2012 watch: Don't underestimate Michele Bachmann
Though Sarah Palin often overshadows the Tea Party firebrand from Minnesota, says Ed Kilgore at The New Republic, Bachmann could really shake up the GOP primaries

The 2012 Republican presidential field remains murky, says Ed Kilgore in The New Republic, but you can bet "an intensely ideological female politician" who's tied to the Christian right and the Tea Party movement will "define the race." Sarah Palin? No, Rep. Michele Bachmann (R-Minn.). The parallels between Palin and Bachmann are obvious. says Kilgore: Both are former beauty pageant contestants; both are "politically rooted in the anti-abortion movement"; and both tiptoe along the "boundary between ideologically loaded viewpoint and sheer ignorance." But Palin's poll numbers are in freefall, while Bachmann's political stock is on the rise. She's "almost an improved version" of her Alaskan "doppelganger" — "even more right wing," but "lacking many of Palin's fatal political flaws." Here, an excerpt:
Moreover, Bachmann is in excellent political position. She could certainly do well in the first-in-the-nation Iowa Caucus, particularly if Mike Huckabee also stays on the sidelines as expected, creating a hunger for a new Christian Right champion in a state where the Christian Right still walks tall. It also helps that she is actually an Iowa native living in next door Minnesota — and it’s hugely important that her very closest associate in Congress is influential Iowa Congressman Steve King. ...

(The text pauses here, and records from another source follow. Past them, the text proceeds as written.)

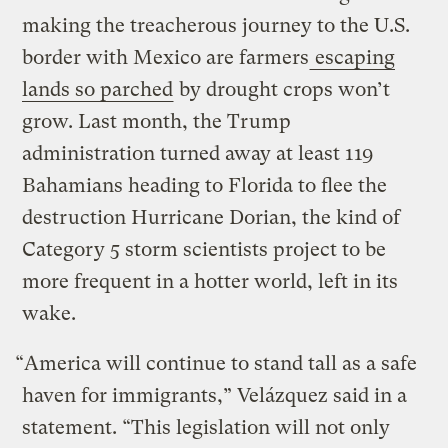
making the treacherous journey to the U.S.
border with Mexico are farmers
escaping
lands so parched
by drought crops won’t
grow. Last month, the Trump
administration turned away at least 119
Bahamians heading to Florida to flee the
destruction Hurricane Dorian, the kind of
Category 5 storm scientists project to be
more frequent in a hotter world, left in its
wake.
“America will continue to stand tall as a safe
haven for immigrants,” Velázquez said in a
statement. “This legislation will not only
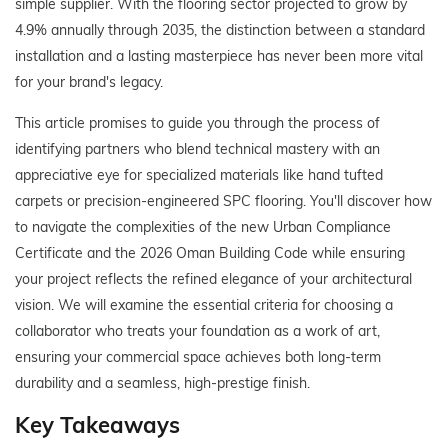
simple supplier. With the flooring sector projected to grow by
4.9% annually through 2035, the distinction between a standard
installation and a lasting masterpiece has never been more vital
for your brand's legacy.
This article promises to guide you through the process of
identifying partners who blend technical mastery with an
appreciative eye for specialized materials like hand tufted
carpets or precision-engineered SPC flooring. You'll discover how
to navigate the complexities of the new Urban Compliance
Certificate and the 2026 Oman Building Code while ensuring
your project reflects the refined elegance of your architectural
vision. We will examine the essential criteria for choosing a
collaborator who treats your foundation as a work of art,
ensuring your commercial space achieves both long-term
durability and a seamless, high-prestige finish.
Key Takeaways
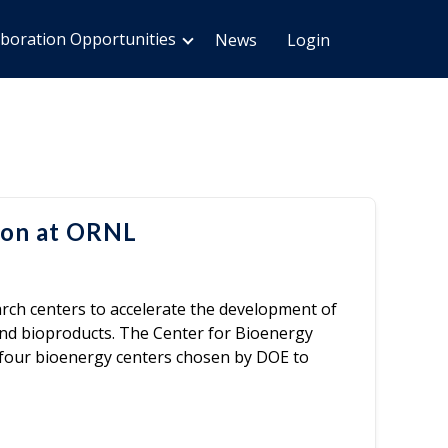
aboration Opportunities
News
Login
ion at ORNL
ch centers to accelerate the development of
and bioproducts. The Center for Bioenergy
f four bioenergy centers chosen by DOE to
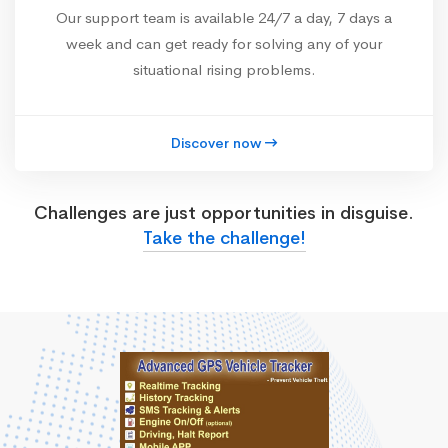
Our support team is available 24/7 a day, 7 days a
week and can get ready for solving any of your
situational rising problems.
Discover now
Challenges are just opportunities in disguise.
Take the challenge!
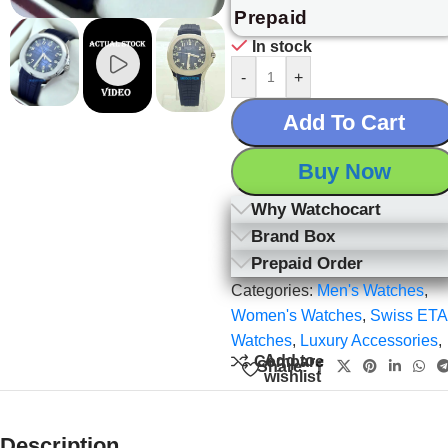
Prepaid
In stock
-
+
Add To Cart
Buy Now
Why Watchocart
Brand Box
Prepaid Order
Categories:
Men's Watches
,
Women's Watches
,
Swiss ETA
Watches
,
Luxury Accessories
,
Add to
Compare
Share:
wishlist
Description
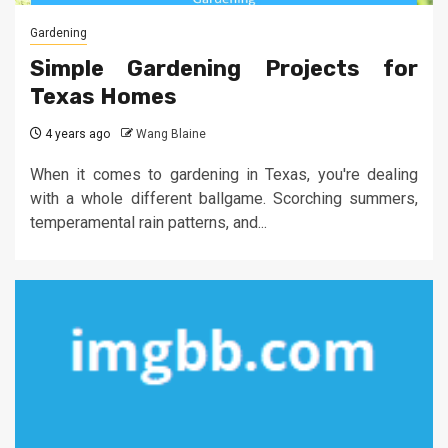
Gardening
Simple Gardening Projects for
Texas Homes
4 years ago
Wang Blaine
When it comes to gardening in Texas, you're dealing
with a whole different ballgame. Scorching summers,
temperamental rain patterns, and...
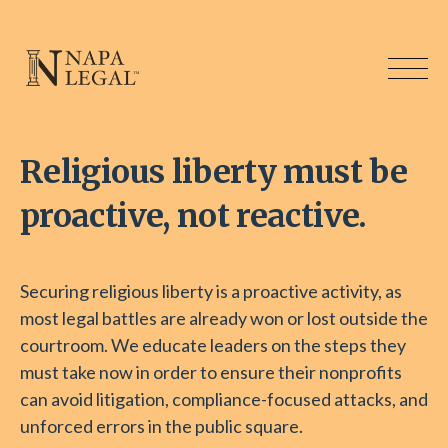
Religious liberty must be
proactive, not reactive.
Securing religious liberty is a proactive activity, as
most legal battles are already won or lost outside the
courtroom. We educate leaders on the steps they
must take now in order to ensure their nonprofits
can avoid litigation, compliance-focused attacks, and
unforced errors in the public square.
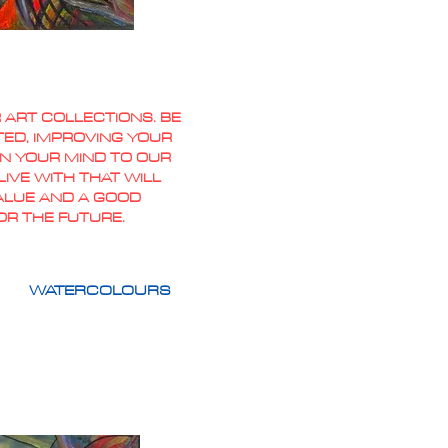
 ART COLLECTIONS. BE
TED, IMPROVING YOUR
PEN YOUR MIND TO OUR
IVE WITH THAT WILL
VALUE AND A GOOD
OR THE FUTURE.
WATERCOLOURS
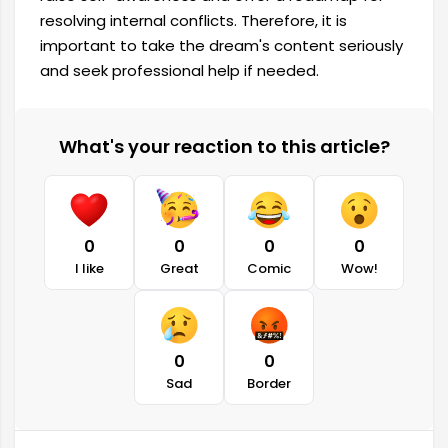
resolving internal conflicts. Therefore, it is
important to take the dream's content seriously
and seek professional help if needed.
What's your reaction to this article?
0
0
0
0
I like
Great
Comic
Wow!
0
0
Sad
Border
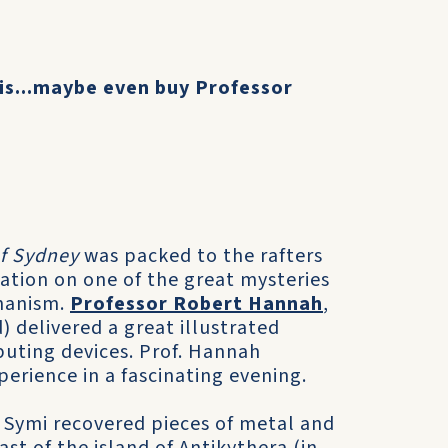
his...maybe even buy Professor
of Sydney
was packed to the rafters
ation on one of the great mysteries
chanism.
Professor Robert Hannah
,
) delivered a great illustrated
puting devices. Prof. Hannah
erience in a fascinating evening.
 Symi recovered pieces of metal and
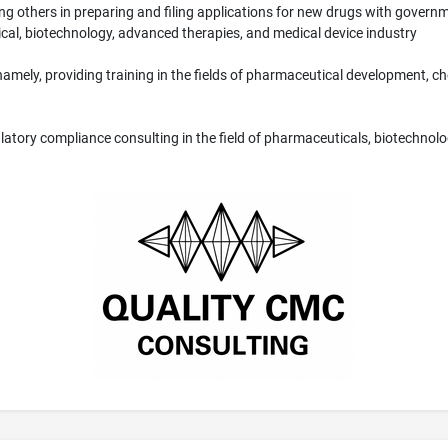
g others in preparing and filing applications for new drugs with gover
cal, biotechnology, advanced therapies, and medical device industry
s, namely, providing training in the fields of pharmaceutical development,
latory compliance consulting in the field of pharmaceuticals, biotechnolo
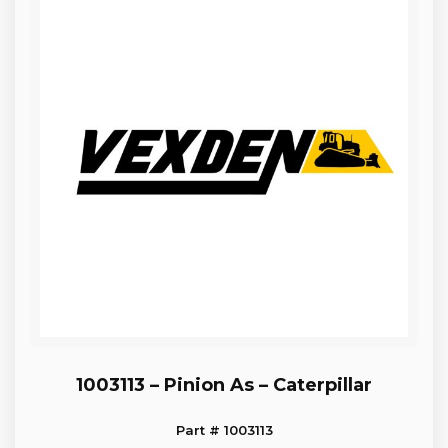
1003113 – Pinion As – Caterpillar
Part # 1003113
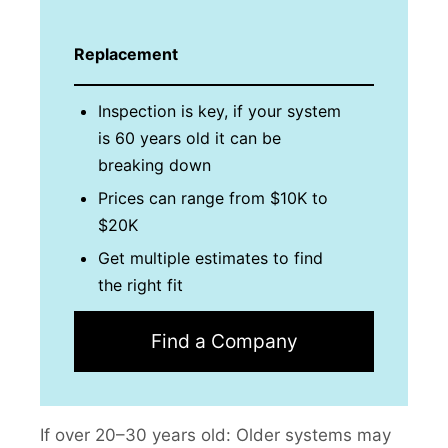
Replacement
Inspection is key, if your system
is 60 years old it can be
breaking down
Prices can range from $10K to
$20K
Get multiple estimates to find
the right fit
Find a Company
If over 20–30 years old: Older systems may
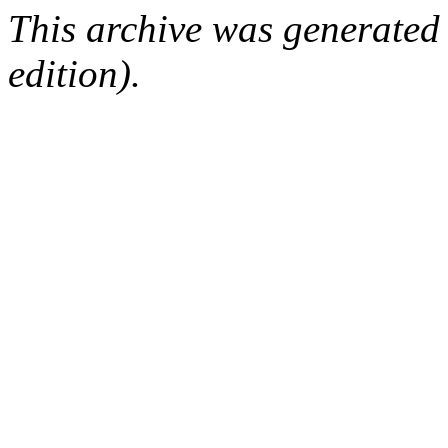
This archive was generated
edition).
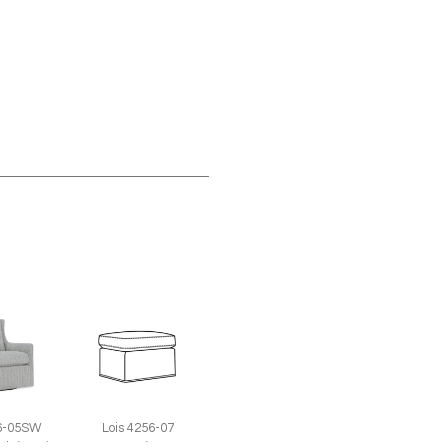
56-05SW
Lois 4256-07
air (29W)
Ottoman (26W X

Even if Bachmann doesn’t win a state outright, she could wreak havoc on the field. Given her fanaticism about root-and-branch repeal of ObamaCare, is there any doubt she would make sure every Caucus-goer knows about RomneyCare? Plus, she represents a deadly threat to the ambitions of her fellow Minnesota Republican, Tim Pawlenty, who has been quietly consolidating a position as likely Republican frontrunner: When she was a state legislator, Bachmann once assaulted a Pawlenty proposal for an enterprise zone, saying it represented Marxist principles. She won’t need an oppo research firm to dig up other alleged Pawlenty violations of conservative dogma. And it’s unlikely Pawlenty could survive running behind a fellow Minnesotan in a state so close to his own.